Variants of Polynomial Chaos Methods in Uncertainty Quantification

Abstract

The area of uncertainty quantification (UQ) has acquired a lot of importance in the past few years. The eagerness to achieve precision has driven today s world to quantify the uncertainties present in various physical and engineering problems. In order to have a better understanding of the stochastic approaches, a current state-of-the-art review of the numerical methods for stochastic computations is presented. In this thesis, a brief account of the related work of various authors to numerically solve stochastic partial differential equations (PDEs) by using several approaches is reviewed. The framework of the methods is discussed along with their algorithms, literature, comparison analysis, strengths, and weaknesses. An illustrative example of a simple ordinary differential equations (ODEs) with uncertain parameter is discussed and is compared with three main methods-Monte Carlo, polynomial chaos and stochastic collocation method. We initially started with the traditional polynomial chaos method which involves Hermite polynomials and united it with the summation by parts-simultaneous approximation terms (SBP-SAT) operators in order to acquire the stability conditions for the Dirichlet boundary conditions (BCs).

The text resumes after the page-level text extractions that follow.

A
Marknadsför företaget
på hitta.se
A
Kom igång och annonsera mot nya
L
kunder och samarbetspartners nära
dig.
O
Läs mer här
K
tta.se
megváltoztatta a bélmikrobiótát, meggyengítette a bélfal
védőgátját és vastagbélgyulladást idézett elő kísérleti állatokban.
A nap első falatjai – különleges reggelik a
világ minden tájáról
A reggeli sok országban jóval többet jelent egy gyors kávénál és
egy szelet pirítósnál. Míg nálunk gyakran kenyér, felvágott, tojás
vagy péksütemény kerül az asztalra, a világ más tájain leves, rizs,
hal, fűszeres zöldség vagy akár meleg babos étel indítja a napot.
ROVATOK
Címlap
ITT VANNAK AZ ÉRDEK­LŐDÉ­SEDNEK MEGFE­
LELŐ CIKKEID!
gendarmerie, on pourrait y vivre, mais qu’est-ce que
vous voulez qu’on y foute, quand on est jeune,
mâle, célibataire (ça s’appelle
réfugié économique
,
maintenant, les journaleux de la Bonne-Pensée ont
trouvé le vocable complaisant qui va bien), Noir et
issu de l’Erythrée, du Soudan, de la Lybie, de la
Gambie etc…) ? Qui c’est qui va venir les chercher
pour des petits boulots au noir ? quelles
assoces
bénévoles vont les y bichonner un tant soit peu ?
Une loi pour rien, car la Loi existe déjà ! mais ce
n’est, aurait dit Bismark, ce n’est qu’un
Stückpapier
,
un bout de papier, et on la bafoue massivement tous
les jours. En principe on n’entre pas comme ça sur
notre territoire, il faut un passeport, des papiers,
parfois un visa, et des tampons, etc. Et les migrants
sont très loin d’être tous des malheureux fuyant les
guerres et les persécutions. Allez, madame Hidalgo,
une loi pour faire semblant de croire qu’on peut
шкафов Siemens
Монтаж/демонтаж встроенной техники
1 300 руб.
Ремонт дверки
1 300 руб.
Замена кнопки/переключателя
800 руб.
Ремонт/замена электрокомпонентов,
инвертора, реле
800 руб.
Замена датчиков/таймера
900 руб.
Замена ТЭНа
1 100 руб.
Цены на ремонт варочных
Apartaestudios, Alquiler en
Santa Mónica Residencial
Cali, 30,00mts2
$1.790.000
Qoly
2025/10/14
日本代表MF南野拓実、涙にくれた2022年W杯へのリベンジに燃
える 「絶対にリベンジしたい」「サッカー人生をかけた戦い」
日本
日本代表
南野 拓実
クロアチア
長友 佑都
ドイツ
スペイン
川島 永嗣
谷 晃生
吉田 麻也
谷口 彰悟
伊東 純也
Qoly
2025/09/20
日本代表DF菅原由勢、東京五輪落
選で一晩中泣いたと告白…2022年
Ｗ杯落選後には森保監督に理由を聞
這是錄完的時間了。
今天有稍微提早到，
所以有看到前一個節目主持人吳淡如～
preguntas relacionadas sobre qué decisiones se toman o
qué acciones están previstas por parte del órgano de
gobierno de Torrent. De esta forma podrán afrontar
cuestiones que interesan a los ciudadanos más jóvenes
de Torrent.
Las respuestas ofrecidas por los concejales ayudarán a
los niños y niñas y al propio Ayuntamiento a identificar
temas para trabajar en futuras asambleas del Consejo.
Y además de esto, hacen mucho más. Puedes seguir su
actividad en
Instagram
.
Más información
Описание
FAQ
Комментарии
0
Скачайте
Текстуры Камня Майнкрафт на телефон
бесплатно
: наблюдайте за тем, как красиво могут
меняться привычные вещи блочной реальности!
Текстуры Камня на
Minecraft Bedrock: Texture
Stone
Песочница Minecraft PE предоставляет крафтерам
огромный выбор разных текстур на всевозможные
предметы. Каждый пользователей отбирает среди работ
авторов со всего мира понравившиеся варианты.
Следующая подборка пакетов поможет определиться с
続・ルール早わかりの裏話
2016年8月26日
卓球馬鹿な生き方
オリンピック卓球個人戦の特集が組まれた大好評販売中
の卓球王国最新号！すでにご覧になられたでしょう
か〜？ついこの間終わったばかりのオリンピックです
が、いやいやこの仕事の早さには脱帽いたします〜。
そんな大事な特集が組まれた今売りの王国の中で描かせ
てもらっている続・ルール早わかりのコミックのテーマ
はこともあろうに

Spatial derivatives are approximated by SBP operators and SATs are used to enforce BCs by ensuring stable solutions. As our aim was to develop variants of polynomial chaos methods in engineering problems, so, a new class of wavelets known as B-spline wavelets is introduced into the area of UQ. On the basis of order of B-spline wavelets, linear and cubic Wiener semi-orthogonal B-spline generalized polynomial chaos (gPC) is developed. The advantages of B-spline wavelet based gPC are Usually, gPC may have slow convergence or fails to converge in problems which consists of discontinuities or sharp dependence on the random space even in shorttime integration.